Начало Эстонской улицы за Привозом всегда считалось одесской клоакой. И несмотря на попытки советской власти навести порядок в таком пестром, многонациональном и невообразимом месте, как Привоз, за Эстонской сразу начинался хаос, бороться с которым не мог никто. Подступали многие, но проваливались почти сразу абсолютно все попытки.
Точно так же, как желание властей перенести свалку в другое место. Мусор убирали время от времени, но все равно он возвращался вновь, постепенно превращаясь в страшную визитную карточку Привоза.
Здесь же, на Эстонской, было нечто вроде своеобразной биржи, где толкались рабочие всех видов и мастей, поджидая случайных нанимателей. Конечно, было все это незаконным. И время от времени власти все же разгоняли столпотворение работяг.
Но все равно — все возвращались на свое прежнее место, и те, кто хотел нанять рабочих подешевле, для небольшого объема работ, знали, что надо идти за Привоз, на Эстонскую.
Здесь же были уже понастроены жилые дома. Совсем новые, двухэтажные, они заселялись очень быстро. Новые жильцы попадали в весьма некомфортное жилье — с улицы доносился бесконечный гомон, не прекращающийся даже ночью, а в открытые окна залетал ужасающий запах — запах Привоза, места, которое по праву очень многие считали аналогом знаменитого чрева Парижа.
Пробираясь по щиколотку в строительном и прочем мусоре, который рассыпался из свалки, и толкаясь среди потных работяг, Зина пробиралась вдоль трамвайных путей по Эстонской.

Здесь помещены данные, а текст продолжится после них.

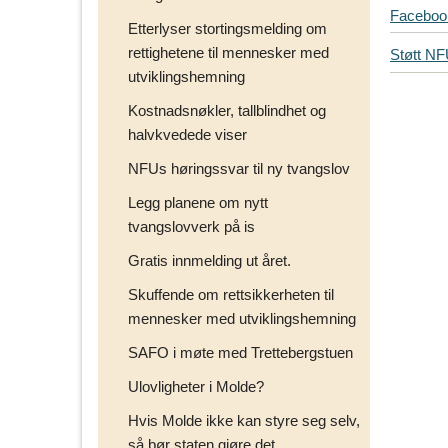
T
Faceboo
Etterlyser stortingsmelding om
i
rettighetene til mennesker med
Støtt N
p
utviklingshemning
s
d
Kostnadsnøkler, tallblindhet og
i
halvkvedede viser
n
NFUs høringssvar til ny tvangslov
e
v
Legg planene om nytt
e
tvangslovverk på is
n
n
Gratis innmelding ut året.
e
Skuffende om rettsikkerheten til
r
mennesker med utviklingshemning
p
å
SAFO i møte med Trettebergstuen
Ulovligheter i Molde?
Hvis Molde ikke kan styre seg selv,
så bør staten gjøre det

Здесь располагалась лавка таксидермиста. Вернее мастерская. И то, что она находилась именно в этом месте, было вполне оправданно: поблизости располагался зоопарк, самый крупный заказчик такого необычного и редкого мастера. Там больше всего использовались чучела животных — для различных отделов. Также они широко использовались в музеях и в институтах, особенно в университете на биологическом факультете.
Готовясь к этому визиту, Зина навела справки и с удивлением узнала, что услуги таксидермиста пользуются большим спросом и на Привозе. В рядах, где продавалось все для охоты и рыбалки, продавались и чучела животных. А охотники шли к таксидермисту, чтобы за отдельную плату увековечить свои самые лучшие охотничьи трофеи.
Лавка находилась на первом этаже небольшого двухэтажного дома. Рядом с ней почему-то соседствовали сапожная мастерская, ремонт мебели и частный кабинет стоматолога, работающий незаконно, без вывески. Это была пестрая смесь, весьма характерная для Привоза.
В единственном окне мастерской было выставлено чучело рыжей лисы. Пасть ее была злобно оскалена, обнажая острые желтоватые зубы, а в блестящих черных глазах застыла ненависть. Зина почувствовала дрожь вдоль спины, глядя на такое ужасающее издевательство над животным.
Дверь лавки была открыта, через окно было видно, что внутри довольно темно. Несмотря на то что был день, все это выглядело достаточно мрачно. Зина долго мялась на улице, не решаясь войти. Затем, в конце концов, все-таки взяла себя в руки.